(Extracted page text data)
++++

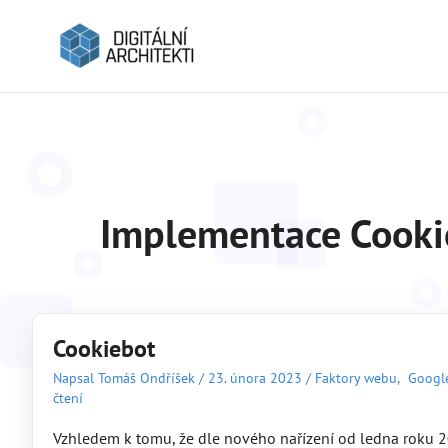
Implementace Cooki
Cookiebot
Napsal
Tomáš Ondříšek
/
23. února 2023
/
Faktory webu
,
Google
čtení
Vzhledem k tomu, že dle nového nařízení od ledna roku 20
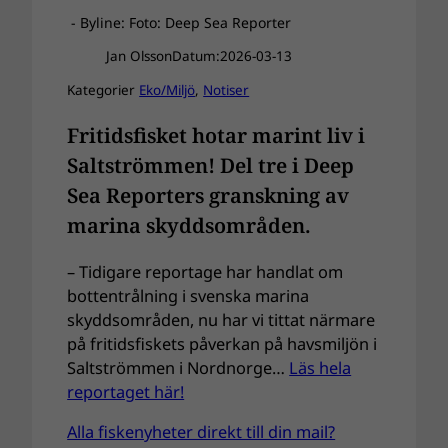
- Byline: Foto: Deep Sea Reporter
Jan Olsson
Datum:
2026-03-13
Kategorier
Eko/Miljö
, 
Notiser
Fritidsfisket hotar marint liv i
Saltströmmen! Del tre i Deep
Sea Reporters granskning av
marina skyddsområden.
– Tidigare reportage har handlat om
bottentrålning i svenska marina
skyddsområden, nu har vi tittat närmare
på fritidsfiskets påverkan på havsmiljön i
Saltströmmen i Nordnorge…
Läs hela
reportaget här!
Alla fiskenyheter direkt till din mail?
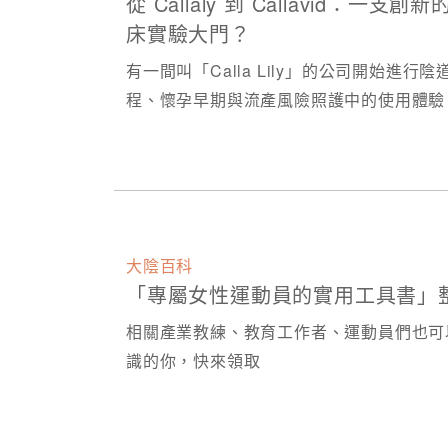
從 Callaly 到 Callavid
床實驗大門？
有一間叫「Calla Lily」的公司開始
程、懷孕早期與流產風險照護中的使用體驗
大陰百科
「專屬女性運動員的實用工具書」
相關產業教練、教育工作者、運動員們也可
識的你，快來領取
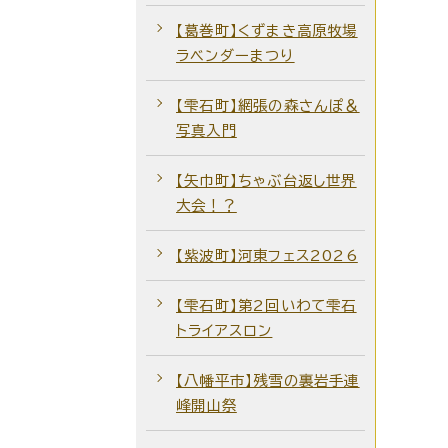
【葛巻町】くずまき高原牧場
ラベンダーまつり
【雫石町】網張の森さんぽ＆
写真入門
【矢巾町】ちゃぶ台返し世界
大会！？
【紫波町】河東フェス2026
【雫石町】第2回いわて雫石
トライアスロン
【八幡平市】残雪の裏岩手連
峰開山祭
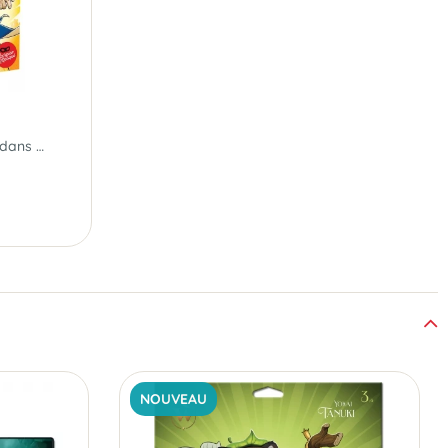
Prépare ton deck, entre dans l’arène !
NOUVEAU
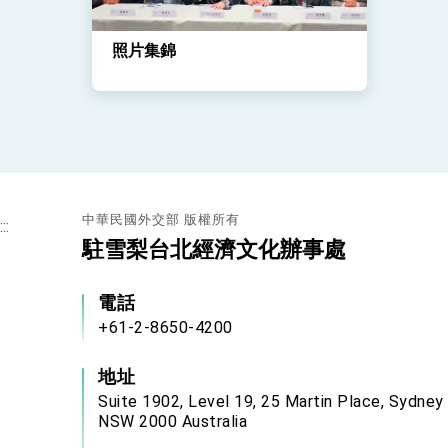
照片集錦
中華民國外交部 版權所有
:::
駐雪梨台北經濟文化辦事處
電話
+61-2-8650-4200
地址
Suite 1902, Level 19, 25 Martin Place, Sydney
NSW 2000 Australia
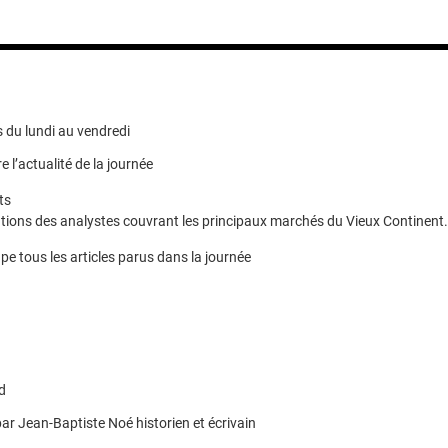
 du lundi au vendredi
e l’actualité de la journée
ts
ions des analystes couvrant les principaux marchés du Vieux Continent.
pe tous les articles parus dans la journée
d
ar Jean-Baptiste Noé historien et écrivain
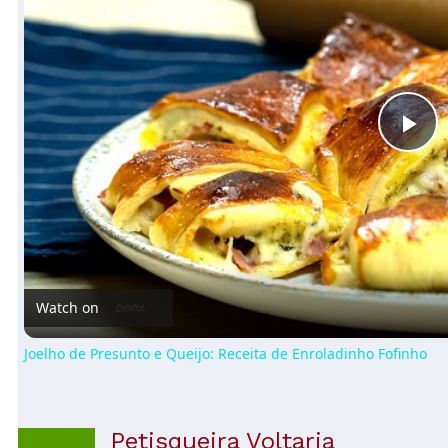
Pl
Vi
Watch on
Joelho de Presunto e Queijo: Receita de Enroladinho Fofinho
Petisqueira Voltaria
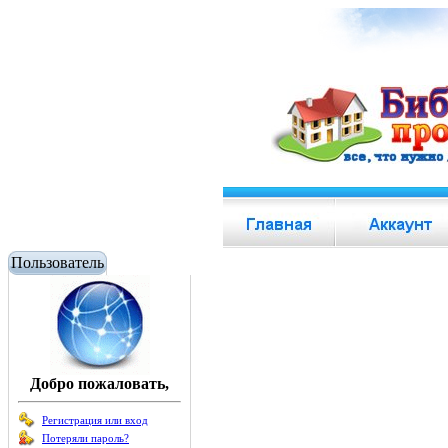
Пользователь
Добро пожаловать,
Регистрация или вход
Потеряли пароль?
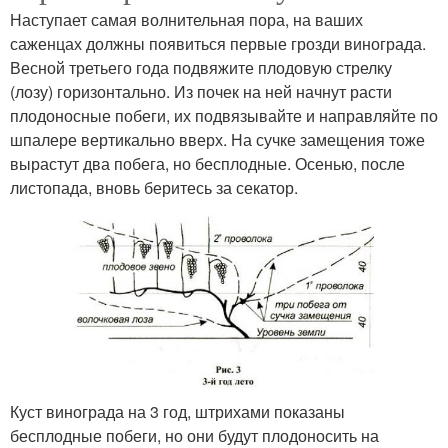
Наступает самая волнительная пора, на ваших
саженцах должны появиться первые грозди винограда.
Весной третьего года подвяжите плодовую стрелку
(лозу) горизонтально. Из почек на ней начнут расти
плодоносные побеги, их подвязывайте и направляйте по
шпалере вертикально вверх. На сучке замещения тоже
вырастут два побега, но бесплодные. Осенью, после
листопада, вновь беритесь за секатор.
Куст винограда на 3 год, штрихами показаны
бесплодные побеги, но они будут плодоносить на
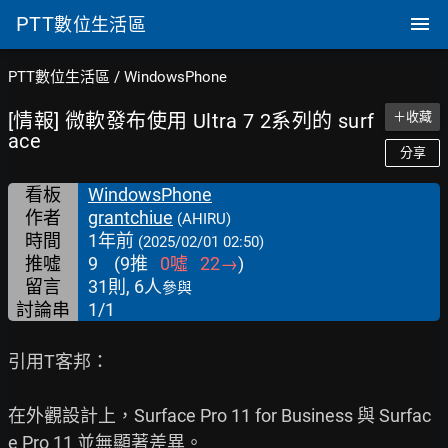
PTT
數位生活區
PTT數位生活區
/
WindowsPhone
[情報] 微軟發布使用 Ultra 7 2系列的 surf
＋收藏
ace
分享
看板
WindowsPhone
作者
grantchiue
(AHIRU)
時間
1年前
(2025/02/01 02:50)
推噓
9
(
9
推
0
噓
22
→
)
留言
31則, 6人
參與
討論串
1/1
引用T客邦：

在外觀設計上，Surface Pro 11 for Business 與 Surfac
e Pro 11 並無顯著差異。
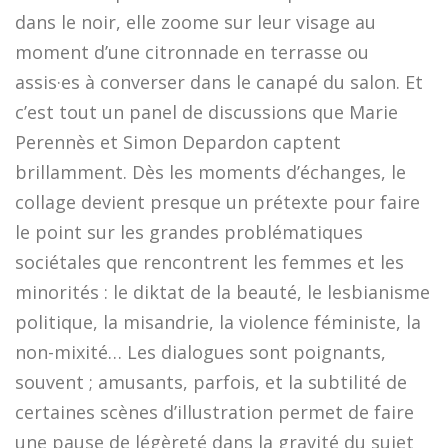
dans le noir, elle zoome sur leur visage au
moment d’une citronnade en terrasse ou
assis·es à converser dans le canapé du salon. Et
c’est tout un panel de discussions que Marie
Perennès et Simon Depardon captent
brillamment. Dès les moments d’échanges, le
collage devient presque un prétexte pour faire
le point sur les grandes problématiques
sociétales que rencontrent les femmes et les
minorités : le diktat de la beauté, le lesbianisme
politique, la misandrie, la violence féministe, la
non-mixité… Les dialogues sont poignants,
souvent ; amusants, parfois, et la subtilité de
certaines scènes d’illustration permet de faire
une pause de légèreté dans la gravité du sujet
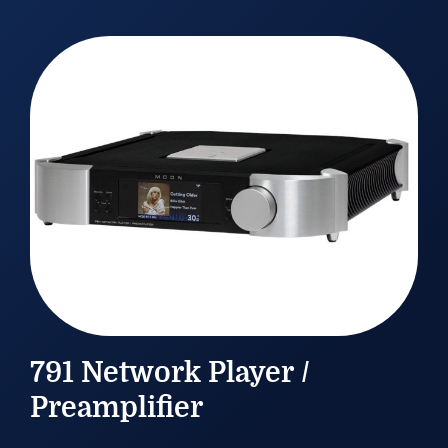
21/09/2025
791 Network Player /
Preamplifier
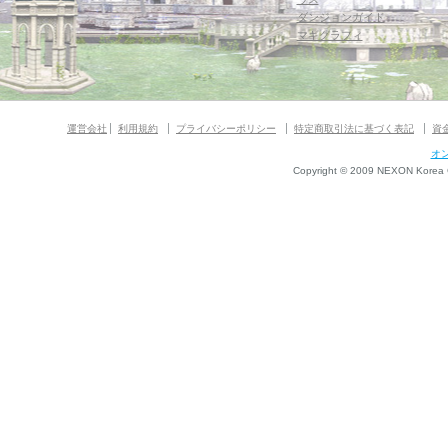
ダンジョンガイド
マギグラフィ
運営会社
利用規約
プライバシーポリシー
特定商取引法に基づく表記
資
オ
Copyright © 2009 NEXON Korea Co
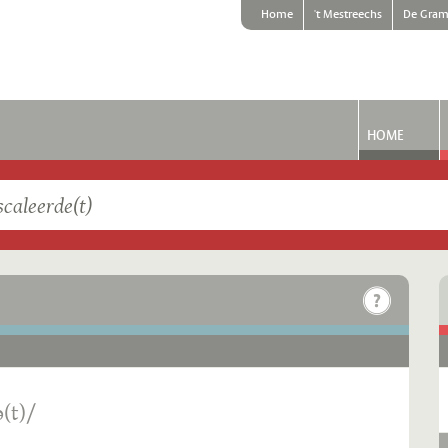
Home
't Mestreechs
De Gram
HOME
(t)/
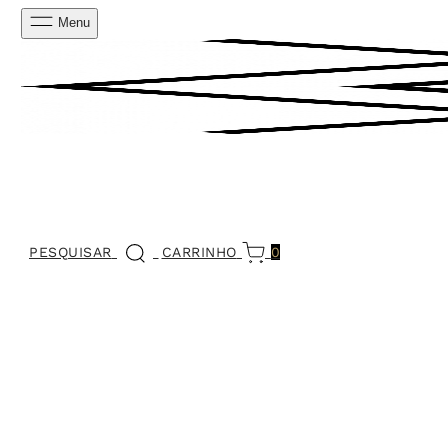
Menu
PESQUISAR
CARRINHO
0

++++

— Problem description —
Omitting all pictures, copy the preceding entries without any alteration.

— Response to this exercise —
Implementace Cooki
Cookiebot
Napsal
Tomáš Ondříšek
/
23. února 2023
/
Faktory webu
,
Google
čtení
Vzhledem k tomu, že dle nového nařízení od ledna roku 20
- Byline: Foto: Deep Sea Reporter
Jan Olsson
Datum:
2026-03-13
Kategorier
Eko/Miljö
, 
Notiser
Fritidsfisket hotar marint liv i
Saltströmmen! Del tre i Deep
Sea Reporters granskning av
marina skyddsområden.
– Tidigare reportage har handlat om
bottentrålning i svenska marina
skyddsområden, nu har vi tittat närmare
på fritidsfiskets påverkan på havsmiljön i
Saltströmmen i Nordnorge…
Läs hela
reportaget här!
Alla fiskenyheter direkt till din mail?
從 Callaly 到 Callavid
床實驗大門？
有一間叫「Calla Lily」的公司開始
程、懷孕早期與流產風險照護中的使用體驗
大陰百科
「專屬女性運動員的實用工具書」
相關產業教練、教育工作者、運動員們也可
識的你，快來領取
【葛巻町】くずまき高原牧場
ラベンダーまつり
【雫石町】網張の森さんぽ＆
写真入門
【矢巾町】ちゃぶ台返し世界
大会！？
【紫波町】河東フェス2026
【雫石町】第2回いわて雫石
トライアスロン
【八幡平市】残雪の裏岩手連
峰開山祭
Prépare ton deck, entre dans l’arène !
NOUVEAU
照片集錦
中華民國外交部 版權所有
:::
駐雪梨台北經濟文化辦事處
電話
+61-2-8650-4200
地址
Suite 1902, Level 19, 25 Martin Place, Sydney
NSW 2000 Australia
 du lundi au vendredi
e l’actualité de la journée
ts
ions des analystes couvrant les principaux marchés du Vieux Continent.
pe tous les articles parus dans la journée
d
ar Jean-Baptiste Noé historien et écrivain
Pl
Vi
Watch on
Joelho de Presunto e Queijo: Receita de Enroladinho Fofinho
Petisqueira Voltaria
Пользователь
Добро пожаловать,
Регистрация или вход
Потеряли пароль?
Наступает самая волнительная пора, на ваших
саженцах должны появиться первые грозди винограда.
Весной третьего года подвяжите плодовую стрелку
(лозу) горизонтально. Из почек на ней начнут расти
плодоносные побеги, их подвязывайте и направляйте по
шпалере вертикально вверх. На сучке замещения тоже
вырастут два побега, но бесплодные. Осенью, после
листопада, вновь беритесь за секатор.
Куст винограда на 3 год, штрихами показаны
бесплодные побеги, но они будут плодоносить на
PTT
數位生活區
PTT數位生活區
/
WindowsPhone
[情報] 微軟發布使用 Ultra 7 2系列的 surf
＋收藏
ace
分享
看板
WindowsPhone
作者
grantchiue
(AHIRU)
時間
1年前
(2025/02/01 02:50)
推噓
9
(
9
推
0
噓
22
→
)
留言
31則, 6人
參與
討論串
1/1
引用T客邦：

在外觀設計上，Surface Pro 11 for Business 與 Surfac
e Pro 11 並無顯著差異。
dans le noir, elle zoome sur leur visage au
moment d’une citronnade en terrasse ou
assis·es à converser dans le canapé du salon. Et
c’est tout un panel de discussions que Marie
Perennès et Simon Depardon captent
brillamment. Dès les moments d’échanges, le
collage devient presque un prétexte pour faire
le point sur les grandes problématiques
sociétales que rencontrent les femmes et les
minorités : le diktat de la beauté, le lesbianisme
politique, la misandrie, la violence féministe, la
non-mixité… Les dialogues sont poignants,
souvent ; amusants, parfois, et la subtilité de
certaines scènes d’illustration permet de faire
une pause de légèreté dans la gravité du sujet
21/09/2025
791 Network Player /
Preamplifier
ダンジョンガイド
マギグラフィ
運営会社
利用規約
プライバシーポリシー
特定商取引法に基づく表記
資
オ
Copyright © 2009 NEXON Korea Co
Home
't Mestreechs
De Gram
HOME
(t)/
Menu
PESQUISAR
CARRINHO
0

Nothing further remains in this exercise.